YOUR GOAL: Pictures excluded, please retype exactly the lines from the start of the data through the line that contains "vivere all'estero", both ends kept, and nothing beyond them.

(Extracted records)
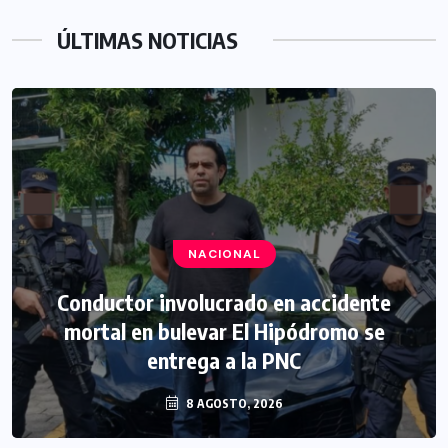
ÚLTIMAS NOTICIAS
NACIONAL
Conductor involucrado en accidente
mortal en bulevar El Hipódromo se
entrega a la PNC
8 AGOSTO, 2026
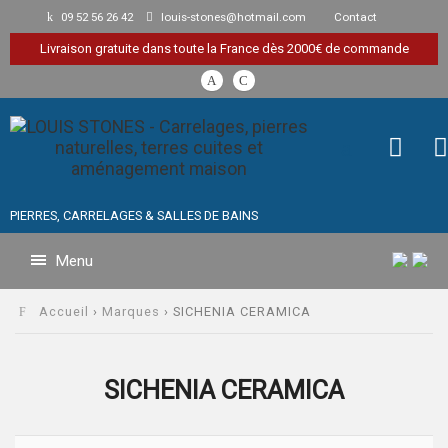
09 52 56 26 42
louis-stones@hotmail.com
Contact
Livraison gratuite dans toute la France dès 2000€ de commande
PIERRES, CARRELAGES & SALLES DE BAINS
Menu
Accueil
›
Marques
› SICHENIA CERAMICA
SICHENIA CERAMICA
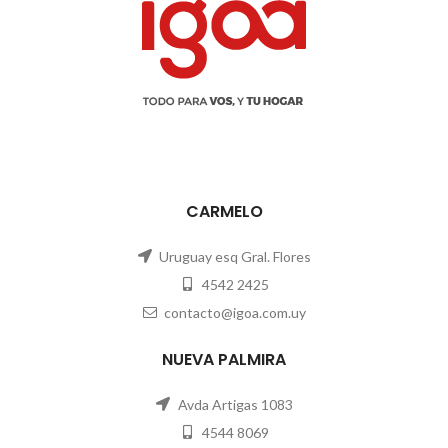
CARMELO
Uruguay esq Gral. Flores
4542 2425
contacto@igoa.com.uy
NUEVA PALMIRA
Avda Artigas 1083
4544 8069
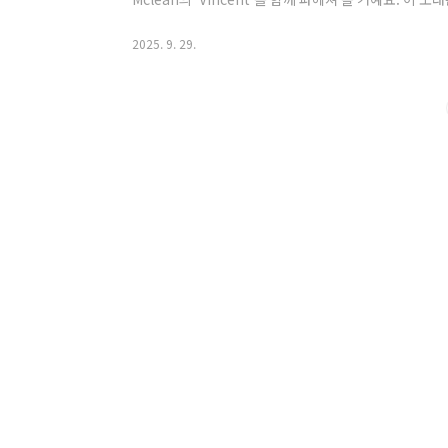
극적인 운명을 서정적인 가사로 풀어낸 곡입니다. 팝송
더 완벽한 곡은 없을 거예요!음악가 Don Mclean이 1
2025. 9. 29.
트 반 고흐의 작품들을 감상하던 중, 엄청난 영감을 받아
셨나요? 특히 고흐의 자화상과 '별이 빛나는 밤'을 보면
고 그 속에서도 ..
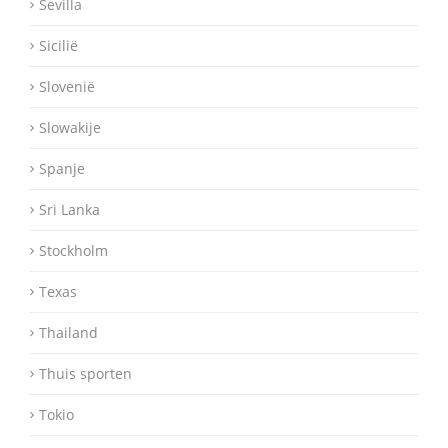
Sevilla
Sicilië
Slovenië
Slowakije
Spanje
Sri Lanka
Stockholm
Texas
Thailand
Thuis sporten
Tokio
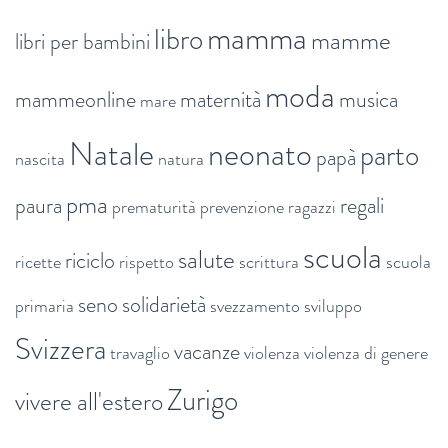
mamma
libro
mamme
libri per bambini
moda
mammeonline
maternità
musica
mare
Natale
neonato
parto
papà
nascita
natura
pma
paura
regali
prematurità
prevenzione
ragazzi
scuola
salute
riciclo
ricette
rispetto
scrittura
scuola
seno
solidarietà
primaria
svezzamento
sviluppo
Svizzera
vacanze
travaglio
violenza
violenza di genere
Zurigo
vivere all'estero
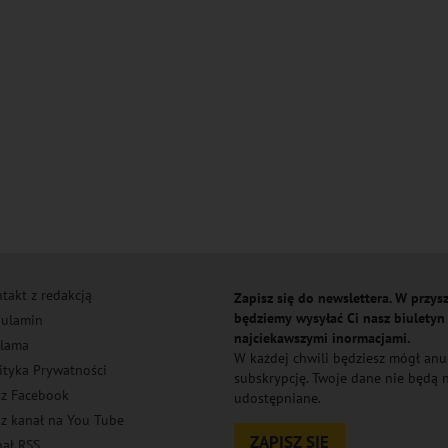
takt z redakcją
Zapisz się do newslettera. W przysz
będziemy wysyłać Ci nasz biuletyn
ulamin
najciekawszymi inormacjami.
lama
W każdej chwili będziesz mógł an
ityka Prywatności
subskrypcję. Twoje dane nie będą
z Facebook
udostępniane.
z kanał na You Tube
ZAPISZ SIĘ
ał RSS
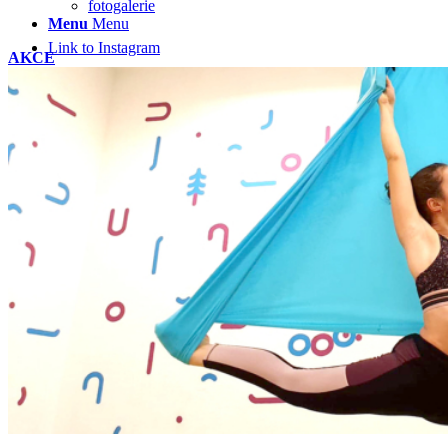
fotogalerie
Menu
Menu
Link to Instagram
AKCE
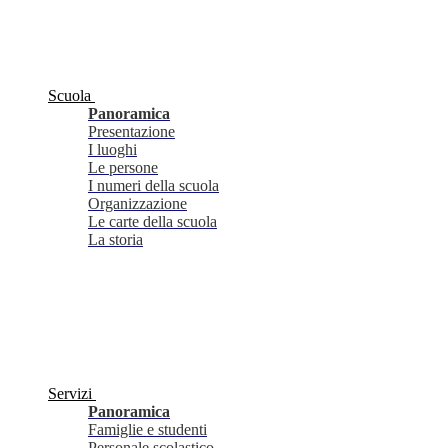
Scuola
Panoramica
Presentazione
I luoghi
Le persone
I numeri della scuola
Organizzazione
Le carte della scuola
La storia
Servizi
Panoramica
Famiglie e studenti
Personale scolastico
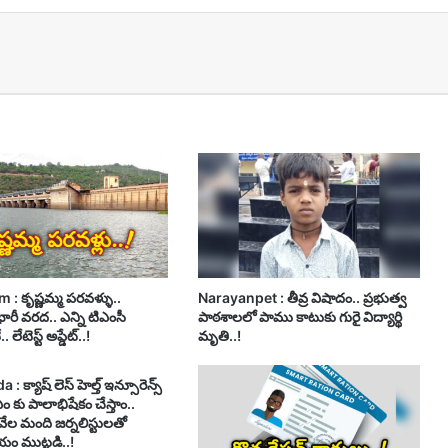
t
 : కృష్ణమ్మ పరవళ్ళు..
Narayanpet : తీవ్ర విషాదం.. ప్రభుత్వ
 భారీ వరద.. ఎన్ని టిఎంసీ
పాఠశాలలో పాము కాటుకు గురై విద్యార్థి
 లేటెస్ట్ అప్డేట్..!
మృతి..!
 క్యాష్ లెస్ హెల్త్ ఇన్సూరెన్స్
సీఎం కు పాలాభిషేకం చేస్తాం..
వేల మంది జర్నలిస్టులతో
ం ముట్టడి..!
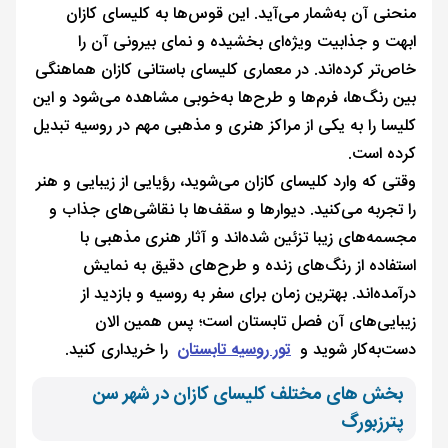
منحنی آن به‌شمار می‌آید. این قوس‌ها به کلیسای کازان
ابهت و جذابیت ویژه‌ای بخشیده‌ و نمای بیرونی آن را
خاص‌تر کرده‌اند. در معماری کلیسای باستانی کازان هماهنگی
بین رنگ‌ها، فرم‌ها و طرح‌ها به‌خوبی مشاهده می‌شود و این
کلیسا را به‌ یکی از مراکز هنری و مذهبی مهم در روسیه تبدیل
کرده است.
وقتی که وارد کلیسای کازان می‌شوید، رؤیایی از زیبایی و هنر
را تجربه می‌کنید. دیوارها و سقف‌ها با نقاشی‌های جذاب و
مجسمه‌های زیبا تزئین شده‌اند و آثار هنری مذهبی با
استفاده از رنگ‌های زنده و طرح‌های دقیق به نمایش
درآمده‌اند. بهترین زمان برای سفر به روسیه و بازدید از
زیبایی‌های آن فصل تابستان است؛ پس همین الان
دست‌به‌کار شوید و
تور روسیه تابستان
را خریداری کنید.
بخش های مختلف کلیسای کازان در شهر سن
پترزبورگ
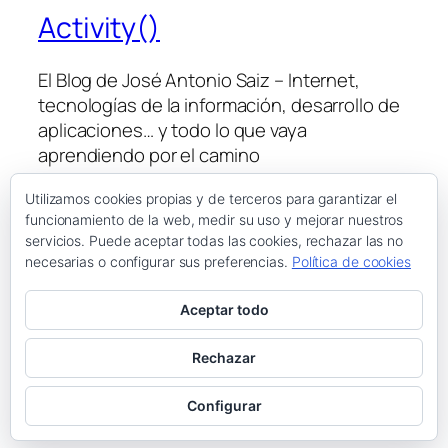
Activity()
El Blog de José Antonio Saiz – Internet,
tecnologías de la información, desarrollo de
aplicaciones… y todo lo que vaya
aprendiendo por el camino
Utilizamos cookies propias y de terceros para garantizar el
funcionamiento de la web, medir su uso y mejorar nuestros
Blog
Eventos
servicios. Puede aceptar todas las cookies, rechazar las no
Acerca de
Tienda
necesarias o configurar sus preferencias.
Política de cookies
FAQs
Patrones
Autores
Temas
Aceptar todo
Rechazar
Twenty Twenty-Five
Diseñado con
WordPress
Configurar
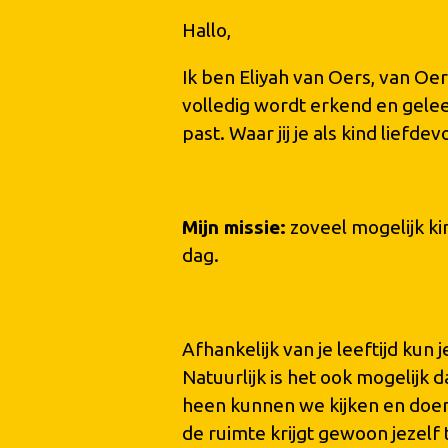
Hallo,
Ik ben Eliyah van Oers, van Oe
volledig wordt erkend en geleefd
past. Waar jij je als kind liefd
Mijn missie:
zoveel mogelijk ki
dag.
Afhankelijk van je leeftijd ku
Natuurlijk is het ook mogelij
heen kunnen we kijken en doen 
de ruimte krijgt gewoon jezelf te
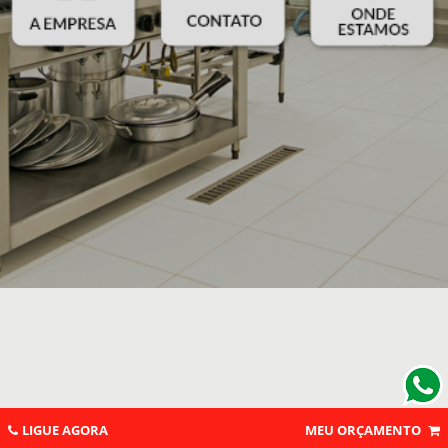
LIGUE AGORA
MEU ORÇAMENTO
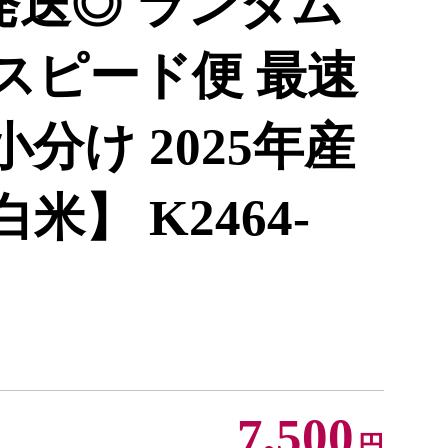
発送◎ ランダム
産スピード便 最速
小分け 2025年産
米】 K2464-
7,500
円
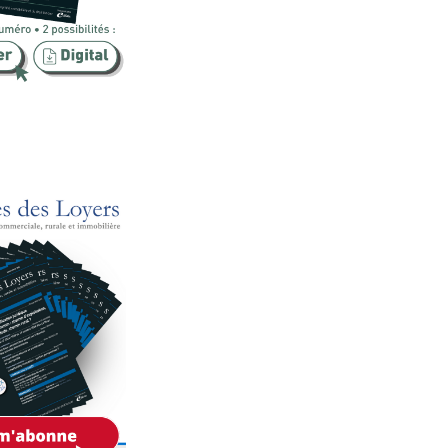
Publicité foncière
Rural
SCI
Sécurité
Urbanisme
Vente
Voies d'exécution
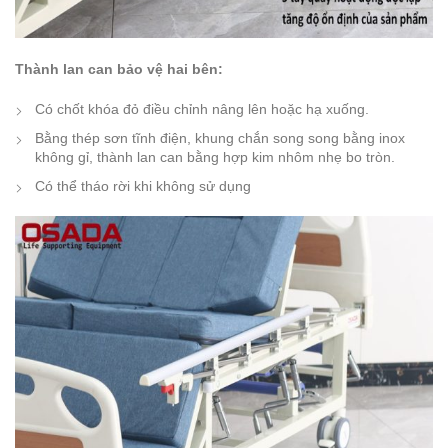
Thành lan can bảo vệ hai bên:
Có chốt khóa đỏ điều chỉnh nâng lên hoặc hạ xuống.
Bằng thép sơn tĩnh điện, khung chắn song song bằng inox
không gỉ, thành lan can bằng hợp kim nhôm nhẹ bo tròn.
Có thể tháo rời khi không sử dụng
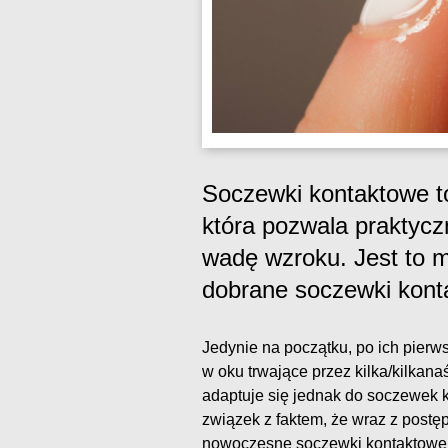
Soczewki kontaktowe t
która pozwala praktyc
wadę wzroku. Jest to 
dobrane soczewki kont
Jedynie na początku, po ich pierw
w oku trwające przez kilka/kilkan
adaptuje się jednak do soczewek 
związek z faktem, że wraz z postę
nowoczesne soczewki kontaktowe 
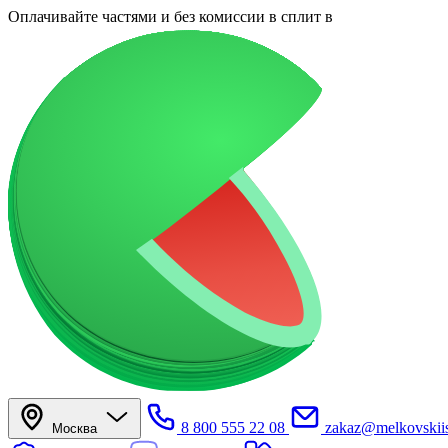
Оплачивайте частями
и без комиссии в сплит
в
8 800 555 22 08
zakaz@melkovskiis
Москва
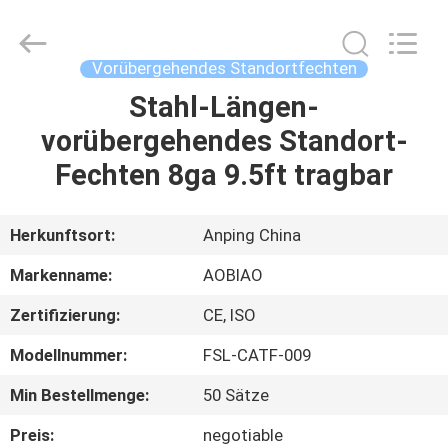
Mesh
Products
Co.,Ltd.
All
Rights
Vorübergehendes Standortfechten
Reserved.
Developed
by
Stahl-Längen-
HAUS
ECER
vorübergehendes Standort-
PRODUKTE
Fechten 8ga 9.5ft tragbar
ÜBER
Herkunftsort:
Anping China
UNS
Markenname:
AOBIAO
Zertifizierung:
CE, ISO
FABRIK-
Modellnummer:
FSL-CATF-009
AUSFLUG
Min Bestellmenge:
50 Sätze
QUALITÄTSKONTROLLE
Preis:
negotiable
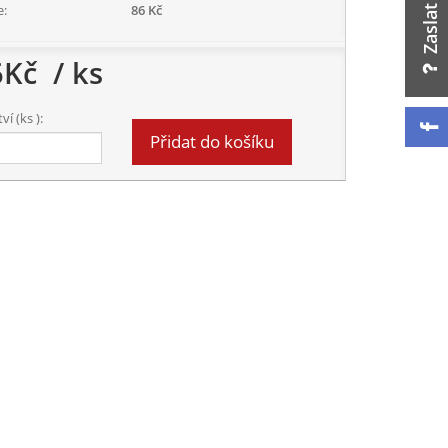
e:
86 Kč
6
Kč
/ ks
í (ks ):
Přidat do košíku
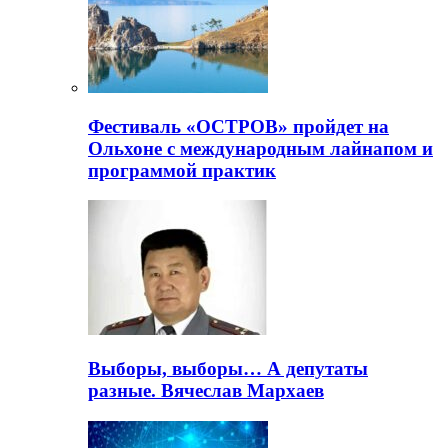
Фестиваль «ОСТРОВ» пройдет на
Ольхоне с международным лайнапом и
программой практик
Выборы, выборы… А депутаты
разные. Вячеслав Мархаев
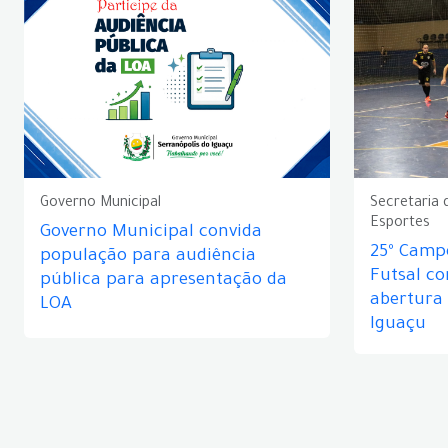
Governo Municipal
Secretaria 
Esportes
Governo Municipal convida
25º Camp
população para audiência
Futsal c
pública para apresentação da
abertura
LOA
Iguaçu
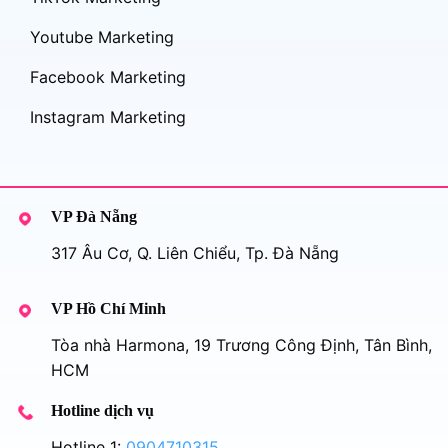
Youtube Marketing
Facebook Marketing
Instagram Marketing
VP Đà Nẵng
317 Âu Cơ, Q. Liên Chiểu, Tp. Đà Nẵng
VP Hồ Chí Minh
Tòa nhà Harmona, 19 Trương Công Định, Tân Bình,
HCM
Hotline dịch vụ
Hotline 1:
0904710315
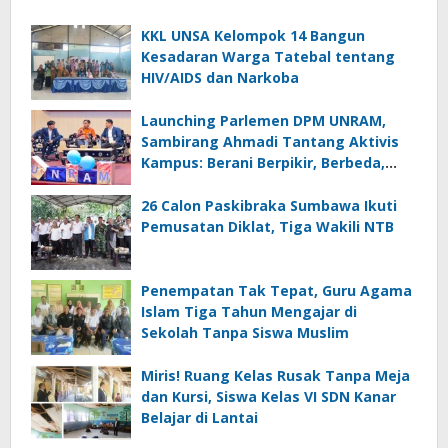
KKL UNSA Kelompok 14 Bangun
Kesadaran Warga Tatebal tentang
HIV/AIDS dan Narkoba
Launching Parlemen DPM UNRAM,
Sambirang Ahmadi Tantang Aktivis
Kampus: Berani Berpikir, Berbeda,
Mengawasi dan Melayani
26 Calon Paskibraka Sumbawa Ikuti
Pemusatan Diklat, Tiga Wakili NTB
Penempatan Tak Tepat, Guru Agama
Islam Tiga Tahun Mengajar di
Sekolah Tanpa Siswa Muslim
Miris! Ruang Kelas Rusak Tanpa Meja
dan Kursi, Siswa Kelas VI SDN Kanar
Belajar di Lantai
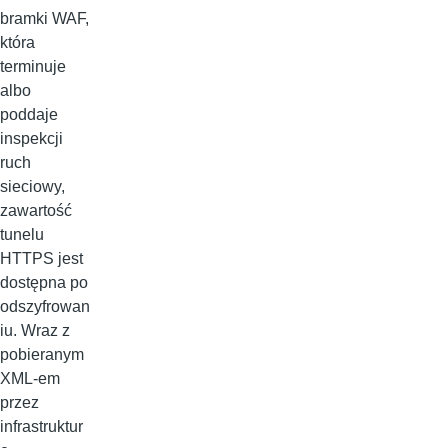
bramki WAF,
która
terminuje
albo
poddaje
inspekcji
ruch
sieciowy,
zawartość
tunelu
HTTPS jest
dostępna po
odszyfrowan
iu. Wraz z
pobieranym
XML-em
przez
infrastruktur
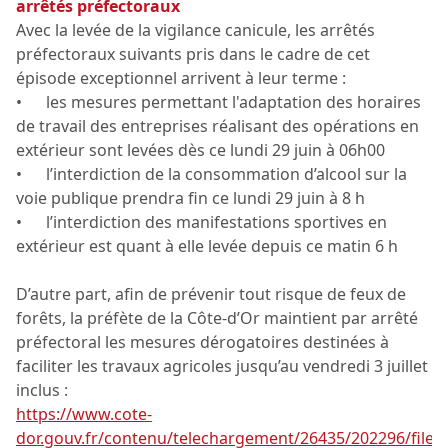
arrêtés préfectoraux
Avec la levée de la vigilance canicule, les arrêtés
préfectoraux suivants pris dans le cadre de cet
épisode exceptionnel arrivent à leur terme :
• les mesures permettant l'adaptation des horaires
de travail des entreprises réalisant des opérations en
extérieur sont levées dès ce lundi 29 juin à 06h00
• l’interdiction de la consommation d’alcool sur la
voie publique prendra fin ce lundi 29 juin à 8 h
• l’interdiction des manifestations sportives en
extérieur est quant à elle levée depuis ce matin 6 h
D’autre part, afin de prévenir tout risque de feux de
forêts, la préfète de la Côte-d’Or maintient par arrêté
préfectoral les mesures dérogatoires destinées à
faciliter les travaux agricoles jusqu’au vendredi 3 juillet
inclus :
https://www.cote-
dor.gouv.fr/contenu/telechargement/26435/202296/file/r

EXPECTED ANSWER:
ÚLTIMAS NOTICIAS
NACIONAL
Conductor involucrado en accidente
mortal en bulevar El Hipódromo se
entrega a la PNC
8 AGOSTO, 2026
09 52 56 26 42
louis-stones@hotmail.com
Contact
Livraison gratuite dans toute la France dès 2000€ de commande
PIERRES, CARRELAGES & SALLES DE BAINS
Menu
Accueil
›
Marques
› SICHENIA CERAMICA
SICHENIA CERAMICA
CARMELO
Uruguay esq Gral. Flores
4542 2425
contacto@igoa.com.uy
NUEVA PALMIRA
Avda Artigas 1083
4544 8069
극적인 운명을 서정적인 가사로 풀어낸 곡입니다. 팝송
더 완벽한 곡은 없을 거예요!음악가 Don Mclean이 1
2025. 9. 29.
트 반 고흐의 작품들을 감상하던 중, 엄청난 영감을 받아
셨나요? 특히 고흐의 자화상과 '별이 빛나는 밤'을 보면
고 그 속에서도 ..
Sevilla
Sicilië
Slovenië
Slowakije
Spanje
Sri Lanka
Stockholm
Texas
Thailand
Thuis sporten
Tokio
mamma
libro
mamme
libri per bambini
moda
mammeonline
maternità
musica
mare
Natale
neonato
parto
papà
nascita
natura
pma
paura
regali
prematurità
prevenzione
ragazzi
scuola
salute
riciclo
ricette
rispetto
scrittura
scuola
seno
solidarietà
primaria
svezzamento
sviluppo
Svizzera
vacanze
travaglio
violenza
violenza di genere
Zurigo
vivere all'estero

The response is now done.